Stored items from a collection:
========================================

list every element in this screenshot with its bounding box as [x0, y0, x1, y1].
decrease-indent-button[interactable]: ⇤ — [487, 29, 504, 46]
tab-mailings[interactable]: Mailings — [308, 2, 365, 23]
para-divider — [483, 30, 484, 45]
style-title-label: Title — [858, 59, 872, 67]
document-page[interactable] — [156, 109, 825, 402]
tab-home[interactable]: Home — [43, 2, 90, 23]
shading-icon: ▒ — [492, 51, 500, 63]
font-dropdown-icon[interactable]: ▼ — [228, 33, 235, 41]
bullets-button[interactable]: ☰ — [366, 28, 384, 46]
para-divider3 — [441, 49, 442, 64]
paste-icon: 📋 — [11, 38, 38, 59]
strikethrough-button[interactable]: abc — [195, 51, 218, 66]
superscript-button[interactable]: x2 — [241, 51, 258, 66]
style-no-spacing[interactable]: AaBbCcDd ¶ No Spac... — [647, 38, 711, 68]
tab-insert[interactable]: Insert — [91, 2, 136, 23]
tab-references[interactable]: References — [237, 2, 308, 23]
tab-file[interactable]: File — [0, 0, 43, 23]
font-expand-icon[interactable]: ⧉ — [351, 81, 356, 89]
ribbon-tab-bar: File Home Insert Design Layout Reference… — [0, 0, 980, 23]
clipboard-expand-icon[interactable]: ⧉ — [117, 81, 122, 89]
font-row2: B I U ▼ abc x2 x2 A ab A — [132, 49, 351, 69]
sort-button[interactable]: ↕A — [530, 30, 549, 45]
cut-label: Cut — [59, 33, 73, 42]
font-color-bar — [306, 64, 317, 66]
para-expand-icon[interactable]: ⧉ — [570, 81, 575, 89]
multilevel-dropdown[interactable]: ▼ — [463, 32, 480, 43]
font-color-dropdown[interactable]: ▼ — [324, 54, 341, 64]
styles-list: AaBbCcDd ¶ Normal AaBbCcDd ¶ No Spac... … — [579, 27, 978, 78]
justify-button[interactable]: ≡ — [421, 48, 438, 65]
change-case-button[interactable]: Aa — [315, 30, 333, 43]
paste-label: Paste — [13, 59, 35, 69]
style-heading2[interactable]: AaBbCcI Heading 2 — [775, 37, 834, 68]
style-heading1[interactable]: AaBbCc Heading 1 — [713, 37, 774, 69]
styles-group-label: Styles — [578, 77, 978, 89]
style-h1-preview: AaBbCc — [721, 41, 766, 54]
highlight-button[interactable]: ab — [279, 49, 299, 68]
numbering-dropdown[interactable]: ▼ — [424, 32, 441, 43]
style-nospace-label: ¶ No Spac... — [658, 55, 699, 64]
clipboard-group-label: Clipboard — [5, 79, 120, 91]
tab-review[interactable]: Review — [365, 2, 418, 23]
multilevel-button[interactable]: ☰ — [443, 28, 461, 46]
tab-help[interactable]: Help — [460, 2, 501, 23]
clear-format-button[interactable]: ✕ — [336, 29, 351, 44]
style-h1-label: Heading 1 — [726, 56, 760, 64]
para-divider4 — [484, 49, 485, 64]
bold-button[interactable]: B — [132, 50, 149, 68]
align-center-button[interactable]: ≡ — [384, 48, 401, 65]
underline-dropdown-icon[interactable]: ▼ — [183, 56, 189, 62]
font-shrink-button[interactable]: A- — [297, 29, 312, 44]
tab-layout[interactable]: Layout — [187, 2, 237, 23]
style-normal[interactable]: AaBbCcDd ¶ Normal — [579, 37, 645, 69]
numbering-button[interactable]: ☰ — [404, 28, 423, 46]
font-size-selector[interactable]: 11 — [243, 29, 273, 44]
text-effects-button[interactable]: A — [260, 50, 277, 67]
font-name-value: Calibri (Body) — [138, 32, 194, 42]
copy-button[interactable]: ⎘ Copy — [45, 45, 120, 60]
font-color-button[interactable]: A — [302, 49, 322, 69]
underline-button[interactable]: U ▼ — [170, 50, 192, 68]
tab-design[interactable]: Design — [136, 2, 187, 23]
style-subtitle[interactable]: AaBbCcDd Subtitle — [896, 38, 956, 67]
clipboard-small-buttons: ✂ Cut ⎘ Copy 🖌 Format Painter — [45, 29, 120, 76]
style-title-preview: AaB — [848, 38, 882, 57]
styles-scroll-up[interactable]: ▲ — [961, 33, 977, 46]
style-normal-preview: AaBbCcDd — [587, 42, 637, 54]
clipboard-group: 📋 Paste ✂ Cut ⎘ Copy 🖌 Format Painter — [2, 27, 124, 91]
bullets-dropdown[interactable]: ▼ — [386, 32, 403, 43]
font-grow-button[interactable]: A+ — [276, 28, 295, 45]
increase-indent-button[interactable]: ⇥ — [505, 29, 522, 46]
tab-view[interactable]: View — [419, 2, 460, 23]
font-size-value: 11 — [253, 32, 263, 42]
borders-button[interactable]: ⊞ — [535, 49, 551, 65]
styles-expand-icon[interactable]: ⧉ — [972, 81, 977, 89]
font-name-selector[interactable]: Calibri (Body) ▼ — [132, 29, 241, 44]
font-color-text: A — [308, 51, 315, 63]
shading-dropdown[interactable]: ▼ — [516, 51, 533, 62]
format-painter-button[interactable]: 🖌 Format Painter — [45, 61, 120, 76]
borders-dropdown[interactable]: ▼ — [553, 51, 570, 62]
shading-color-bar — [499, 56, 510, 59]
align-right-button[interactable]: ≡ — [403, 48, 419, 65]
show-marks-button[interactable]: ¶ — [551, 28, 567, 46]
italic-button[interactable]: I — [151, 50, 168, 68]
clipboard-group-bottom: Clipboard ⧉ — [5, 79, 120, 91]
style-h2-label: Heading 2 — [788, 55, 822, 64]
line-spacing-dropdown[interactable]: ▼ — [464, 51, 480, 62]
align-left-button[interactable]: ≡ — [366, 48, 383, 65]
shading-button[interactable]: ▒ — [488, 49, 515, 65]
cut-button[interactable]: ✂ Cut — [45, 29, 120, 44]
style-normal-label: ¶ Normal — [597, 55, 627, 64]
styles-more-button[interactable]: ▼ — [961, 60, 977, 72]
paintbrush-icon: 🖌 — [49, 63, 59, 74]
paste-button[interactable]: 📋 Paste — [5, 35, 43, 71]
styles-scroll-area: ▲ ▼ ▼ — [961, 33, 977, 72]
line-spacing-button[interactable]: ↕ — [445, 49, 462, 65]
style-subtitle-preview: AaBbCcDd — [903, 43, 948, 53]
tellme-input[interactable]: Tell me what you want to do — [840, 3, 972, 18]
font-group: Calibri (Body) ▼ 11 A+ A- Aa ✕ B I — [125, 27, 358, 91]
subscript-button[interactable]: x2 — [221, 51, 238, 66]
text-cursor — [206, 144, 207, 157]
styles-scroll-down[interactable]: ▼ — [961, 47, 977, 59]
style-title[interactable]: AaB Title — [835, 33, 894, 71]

========================================

(Task details): Give back every entry, unchanged in any way.

(Exercise response):
list every element in this screenshot with its bounding box as [x0, y0, x1, y1].
decrease-indent-button[interactable]: ⇤ — [487, 29, 504, 46]
tab-mailings[interactable]: Mailings — [308, 2, 365, 23]
para-divider — [483, 30, 484, 45]
style-title-label: Title — [858, 59, 872, 67]
document-page[interactable] — [156, 109, 825, 402]
tab-home[interactable]: Home — [43, 2, 90, 23]
shading-icon: ▒ — [492, 51, 500, 63]
font-dropdown-icon[interactable]: ▼ — [228, 33, 235, 41]
bullets-button[interactable]: ☰ — [366, 28, 384, 46]
para-divider3 — [441, 49, 442, 64]
paste-icon: 📋 — [11, 38, 38, 59]
strikethrough-button[interactable]: abc — [195, 51, 218, 66]
superscript-button[interactable]: x2 — [241, 51, 258, 66]
style-no-spacing[interactable]: AaBbCcDd ¶ No Spac... — [647, 38, 711, 68]
tab-insert[interactable]: Insert — [91, 2, 136, 23]
tab-references[interactable]: References — [237, 2, 308, 23]
tab-file[interactable]: File — [0, 0, 43, 23]
font-expand-icon[interactable]: ⧉ — [351, 81, 356, 89]
ribbon-tab-bar: File Home Insert Design Layout Reference… — [0, 0, 980, 23]
clipboard-expand-icon[interactable]: ⧉ — [117, 81, 122, 89]
font-row2: B I U ▼ abc x2 x2 A ab A — [132, 49, 351, 69]
sort-button[interactable]: ↕A — [530, 30, 549, 45]
cut-label: Cut — [59, 33, 73, 42]
font-color-bar — [306, 64, 317, 66]
para-expand-icon[interactable]: ⧉ — [570, 81, 575, 89]
multilevel-dropdown[interactable]: ▼ — [463, 32, 480, 43]
font-color-dropdown[interactable]: ▼ — [324, 54, 341, 64]
styles-list: AaBbCcDd ¶ Normal AaBbCcDd ¶ No Spac... … — [579, 27, 978, 78]
justify-button[interactable]: ≡ — [421, 48, 438, 65]
change-case-button[interactable]: Aa — [315, 30, 333, 43]
paste-label: Paste — [13, 59, 35, 69]
style-heading2[interactable]: AaBbCcI Heading 2 — [775, 37, 834, 68]
style-heading1[interactable]: AaBbCc Heading 1 — [713, 37, 774, 69]
styles-group-label: Styles — [578, 77, 978, 89]
style-h1-preview: AaBbCc — [721, 41, 766, 54]
highlight-button[interactable]: ab — [279, 49, 299, 68]
numbering-dropdown[interactable]: ▼ — [424, 32, 441, 43]
style-nospace-label: ¶ No Spac... — [658, 55, 699, 64]
clipboard-group-label: Clipboard — [5, 79, 120, 91]
tab-review[interactable]: Review — [365, 2, 418, 23]
multilevel-button[interactable]: ☰ — [443, 28, 461, 46]
tab-help[interactable]: Help — [460, 2, 501, 23]
clear-format-button[interactable]: ✕ — [336, 29, 351, 44]
style-h1-label: Heading 1 — [726, 56, 760, 64]
para-divider4 — [484, 49, 485, 64]
bold-button[interactable]: B — [132, 50, 149, 68]
align-center-button[interactable]: ≡ — [384, 48, 401, 65]
underline-dropdown-icon[interactable]: ▼ — [183, 56, 189, 62]
font-shrink-button[interactable]: A- — [297, 29, 312, 44]
tab-layout[interactable]: Layout — [187, 2, 237, 23]
style-normal[interactable]: AaBbCcDd ¶ Normal — [579, 37, 645, 69]
numbering-button[interactable]: ☰ — [404, 28, 423, 46]
font-size-selector[interactable]: 11 — [243, 29, 273, 44]
text-effects-button[interactable]: A — [260, 50, 277, 67]
font-name-value: Calibri (Body) — [138, 32, 194, 42]
copy-button[interactable]: ⎘ Copy — [45, 45, 120, 60]
font-color-button[interactable]: A — [302, 49, 322, 69]
underline-button[interactable]: U ▼ — [170, 50, 192, 68]
tab-design[interactable]: Design — [136, 2, 187, 23]
style-subtitle[interactable]: AaBbCcDd Subtitle — [896, 38, 956, 67]
clipboard-small-buttons: ✂ Cut ⎘ Copy 🖌 Format Painter — [45, 29, 120, 76]
style-title-preview: AaB — [848, 38, 882, 57]
styles-scroll-up[interactable]: ▲ — [961, 33, 977, 46]
style-normal-preview: AaBbCcDd — [587, 42, 637, 54]
clipboard-group: 📋 Paste ✂ Cut ⎘ Copy 🖌 Format Painter — [2, 27, 124, 91]
bullets-dropdown[interactable]: ▼ — [386, 32, 403, 43]
font-grow-button[interactable]: A+ — [276, 28, 295, 45]
increase-indent-button[interactable]: ⇥ — [505, 29, 522, 46]
tab-view[interactable]: View — [419, 2, 460, 23]
font-size-value: 11 — [253, 32, 263, 42]
borders-button[interactable]: ⊞ — [535, 49, 551, 65]
styles-expand-icon[interactable]: ⧉ — [972, 81, 977, 89]
font-name-selector[interactable]: Calibri (Body) ▼ — [132, 29, 241, 44]
font-color-text: A — [308, 51, 315, 63]
shading-dropdown[interactable]: ▼ — [516, 51, 533, 62]
format-painter-button[interactable]: 🖌 Format Painter — [45, 61, 120, 76]
borders-dropdown[interactable]: ▼ — [553, 51, 570, 62]
shading-color-bar — [499, 56, 510, 59]
align-right-button[interactable]: ≡ — [403, 48, 419, 65]
show-marks-button[interactable]: ¶ — [551, 28, 567, 46]
italic-button[interactable]: I — [151, 50, 168, 68]
clipboard-group-bottom: Clipboard ⧉ — [5, 79, 120, 91]
style-h2-label: Heading 2 — [788, 55, 822, 64]
line-spacing-dropdown[interactable]: ▼ — [464, 51, 480, 62]
align-left-button[interactable]: ≡ — [366, 48, 383, 65]
shading-button[interactable]: ▒ — [488, 49, 515, 65]
cut-button[interactable]: ✂ Cut — [45, 29, 120, 44]
style-normal-label: ¶ Normal — [597, 55, 627, 64]
styles-more-button[interactable]: ▼ — [961, 60, 977, 72]
paintbrush-icon: 🖌 — [49, 63, 59, 74]
paste-button[interactable]: 📋 Paste — [5, 35, 43, 71]
styles-scroll-area: ▲ ▼ ▼ — [961, 33, 977, 72]
line-spacing-button[interactable]: ↕ — [445, 49, 462, 65]
style-subtitle-preview: AaBbCcDd — [903, 43, 948, 53]
tellme-input[interactable]: Tell me what you want to do — [840, 3, 972, 18]
font-group: Calibri (Body) ▼ 11 A+ A- Aa ✕ B I — [125, 27, 358, 91]
subscript-button[interactable]: x2 — [221, 51, 238, 66]
text-cursor — [206, 144, 207, 157]
styles-scroll-down[interactable]: ▼ — [961, 47, 977, 59]
style-title[interactable]: AaB Title — [835, 33, 894, 71]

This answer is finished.